Friedrich Nietzche’s famously wrote, “He who fights with monsters should look to it that he himself does not become a monster. And if you gaze long into an abyss, the abyss also gazes into you.” First I’ll observe that the QAnon worldview does indeed have its converts fighting monsters (cannibalistic pedophile Satan-worshiping liberals), and as we saw on Wednesday, some of the QAnon faithful have indeed become monsters. Moreover, as the following article points out, those playing the game QAnon are being played by the game.

One thing I gleaned from the article is why teaching by the Socratic method is so effective

Reed Berkowitz writes:

I am a game designer with experience in a very small niche. I create and research games designed to be played in reality. I’ve worked in Alternate Reality Games (ARGs), LARPsexperience fictioninteractive theater, and “serious games”. Stories and games that can start on a computer, and finish in the real world. Fictions designed to feel as real as possible. Games that teach you. Puzzles that come to life all around the players. Games where the deeper you dig, the more you find. Games with rabbit holes that invite you into wonderland and entice you through the looking glass.

When I saw QAnon, I knew exactly what it was and what it was doing. I had seen it before. I had almost built it before. It was gaming’s evil twin. A game that plays people. (cue ominous music)

QAnon has often been compared to ARGs and LARPs and rightly so. It uses many of the same gaming mechanisms and rewards. It has a game-like feel to it that is evident to anyone who has ever played an ARG, online role-play (RP) or LARP before. The similarities are so striking that it has often been referred to as a LARP or ARG. However this beast is very very different from a game.

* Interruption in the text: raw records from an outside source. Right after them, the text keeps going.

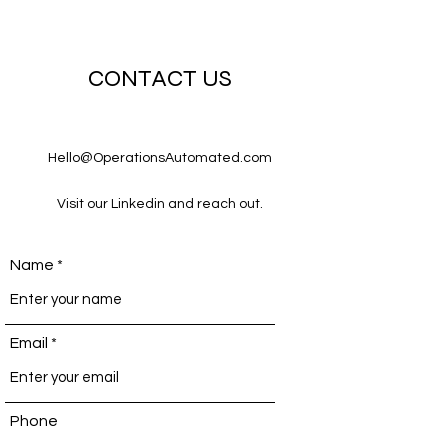
CONTACT US
Hello@OperationsAutomated.com
Visit our Linkedin and reach out.
Name
Email
Phone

It is the differences that shed the light on how QAnon works and many of them are hard to see if you’re not involved in game development. QAnon is like the reflection of a game in a mirror, it looks just like one, but it is inverted.

Guided Apophenia

In one of the very first experience fictions (XF) I ever designed, the players had to explore a creepy basement looking for clues. The object they were looking for was barely hidden and the clue was easy. It was Scooby Doo easy. I definitely expected no trouble in this part of the game.

But there was trouble. I didn’t know it then, but its name was APOPHENIA.

Apophenia is “the tendency to perceive a connection or meaningful pattern between unrelated or random things (such as objects or ideas)

As the participants started searching for the hidden object, on the dirt floor, were little random scraps of wood.

How could that be a problem!?

It was a problem because three of the pieces made the shape of a perfect arrow pointing right at a blank wall. It was uncanny. It had to be a clue. The investigators stopped and stared at the wall and were determined to figure out what the clue meant and they were not going one step further until they did. The whole game was derailed. Then, it got worse. Since there obviously was no clue there, the group decided the clue they were looking for was IN the wall. The collection of ordinary tools they found conveniently laying around seemed to enforce their conclusion that this was the correct direction. The arrow was pointing to the clue and the tools were how they would get to it. How obvious could it be?

I stared in horror because it all fit so well. It was better and more obvious than the clue I had hidden. I could see it. It was all random chance but I could see the connections that had been made were all completely logical. I had a crude backup plan and I used it quickly before these well-meaning players started tearing apart the basement wall with crowbars looking for clues that did not exist.

These were normal people and their assumptions were normal and logical and completely wrong.

In most ARG-like games apophenia is the plague of designers and players, sometimes leading participants to wander further and further away from the plot and causing designers to scramble to get them back or (better yet) incorporate their ideas. In role-playing games, ARGs, video games, and really anything where the players have agency, apophenia is going to be an issue.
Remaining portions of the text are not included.